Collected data
▼

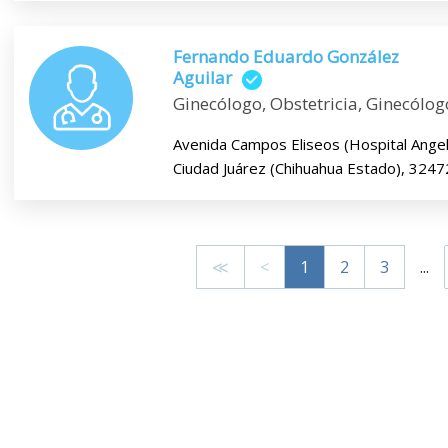
Fernando Eduardo González
Aguilar
Ginecólogo, Obstetricia, Ginecólog
Avenida Campos Eliseos (Hospital Angel
Ciudad Juárez (Chihuahua Estado), 3247
≪
<
1
2
3
...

▲

Every record should be duplicated exactly, though any picture in it must be left out.

Exercise solution:
Fernando Eduardo González
Aguilar
Ginecólogo, Obstetricia, Ginecólog
Avenida Campos Eliseos (Hospital Angel
Ciudad Juárez (Chihuahua Estado), 3247
≪
<
1
2
3
...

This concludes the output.